In tutti e tre i casi l’azione cyber ha comportato una significativa riduzione nella loro operatività, ovvero ha compromesso a loro capacità di gestire i flussi di greggio. Aspetto questo che ha destato non poca preoccupazione negli addetti ai lavori alla luce delle attuali problematiche energetiche che già vedono ai massimi storici il prezzo del gas naturale e quello del petrolio che è ai valori massimi dagli ultimi 5 anni.

Questo soprattutto nell’ottica di un possibile incremento della tensione Russia-Ucraina con potenziali ripercussioni sull’approvvigionamento di gas per l’Europa. Più di un osservatore ha, infatti, immediatamente pensato che gli eventi potessero essere connessi ad una azione cyber per creare e/o accentuare tensione nello scacchiere politico, ovvero ad una concretizzazione di quelli che a livello di Nato sono denominati come minacce ibride (Hybrid Threats) che vedono l’azione cyber come strumento di facilitazione e di preparazione ad azioni militari tradizionali. Questo ipotizzando che i tre attacchi potessero avere una matrice unitaria e coordinata, configurandosi come vere e proprio azioni di cyber-war.
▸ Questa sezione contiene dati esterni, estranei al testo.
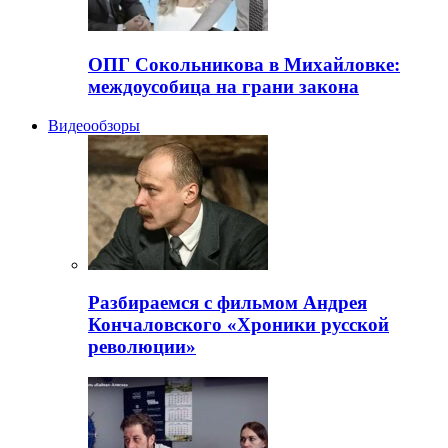
ОПГ Сокольникова в Михайловке:
междоусобица на грани закона
Видеообзоры
Разбираемся с фильмом Андрея
Кончаловского «Хроники русской
революции»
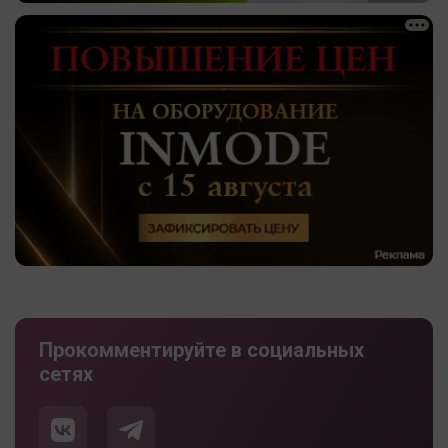
Прокомментируйте в социальных
сетях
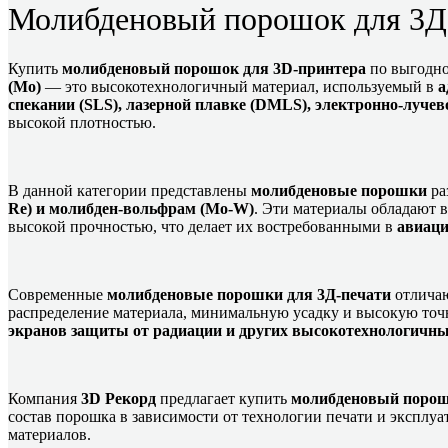
Молибденовый порошок для 3Д
Купить
молибденовый порошок для 3D-принтера
по выгодно
(Mo)
— это высокотехнологичный материал, используемый в
а
спекании (SLS), лазерной плавке (DMLS), электронно-луче
высокой плотностью.
В данной категории представлены
молибденовые порошки
ра
Re) и молибден-вольфрам (Mo-W)
. Эти материалы обладают 
высокой прочностью, что делает их востребованными в
авиаци
Современные
молибденовые порошки для 3Д-печати
отличаю
распределение материала, минимальную усадку и высокую точн
экранов защиты от радиации и других высокотехнологичн
Компания
3D Рекорд
предлагает купить
молибденовый порош
состав порошка в зависимости от технологии печати и эксплу
материалов.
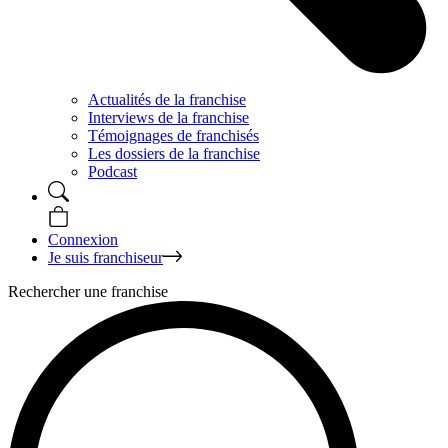
Actualités de la franchise
Interviews de la franchise
Témoignages de franchisés
Les dossiers de la franchise
Podcast
Connexion
Je suis franchiseur
Rechercher une franchise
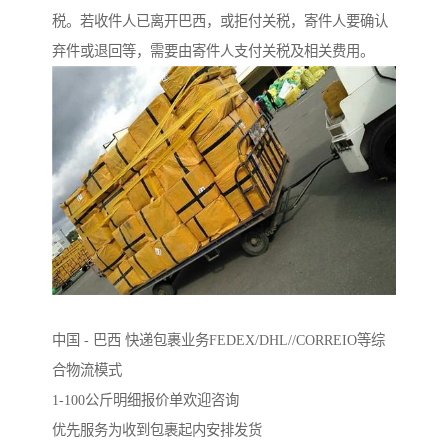
税。若收件人已离开巴西，或拒付关税，寄件人要确认
弃件或退回等，需要由寄件人支付关税及相关费用。
中国 - 巴西 快递包裹业务FEDEX/DHL//CORREIO等综
合物流模式
1-100公斤明细报价单欢迎咨询
优先服务为收到包裹起内安排发货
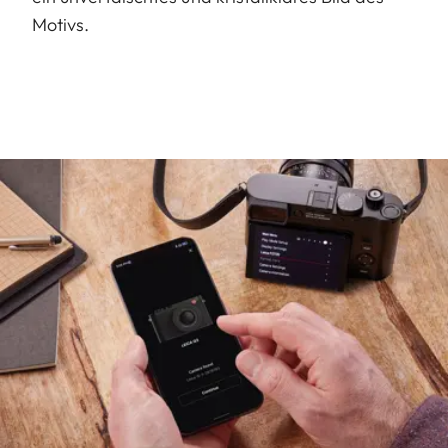
Motivs.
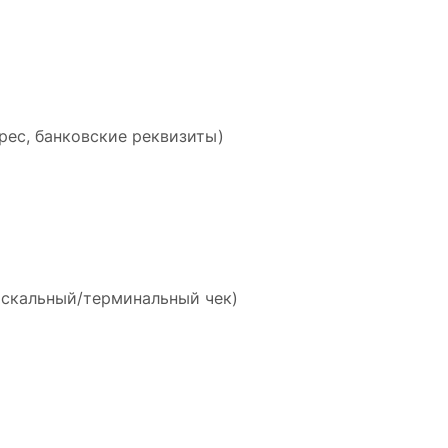
рес, банковские реквизиты)
искальный/терминальный чек)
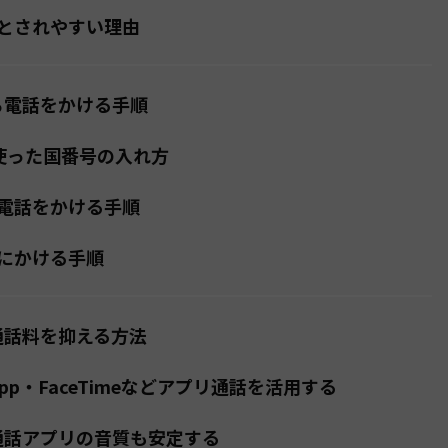
とされやすい理由
ら電話をかける手順
使った国番号の入れ方
電話をかける手順
にかける手順
通話料を抑える方法
sApp・FaceTimeなどアプリ通話を活用する
は通話アプリの音質も安定する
Fortunatamente, stando almeno alle prime dichiarazioni delle autorità tedesche e belghe, gli episodi appaiono non direttamente correlati, sono tre episodi autonomi che solo “sfortunatamente” si sono verificati nella stessa area geografica e nell’arco di pochi giorni. Questa è, però, l’unica buona notizia che emerge da questi episodi.

Purtroppo pare si stia concretizzando quanto disse nel maggio del 2020 Yigal Unna, direttore del Israel National Cyber Directorate, commentato un tentativo di attacco cyber all’acquedotto israeliano: “Cyber winter is coming”. Questo non tanto per il fatto che l’azione cyber poteva, in linea di principio, lasciare al freddo un’ampia fetta della popolazione quanto piuttosto a sottolineare che stiamo entrando in una fase nuova della minaccia cyber che vede sempre più come target, diretto o solo di riflesso, le infrastrutture critiche.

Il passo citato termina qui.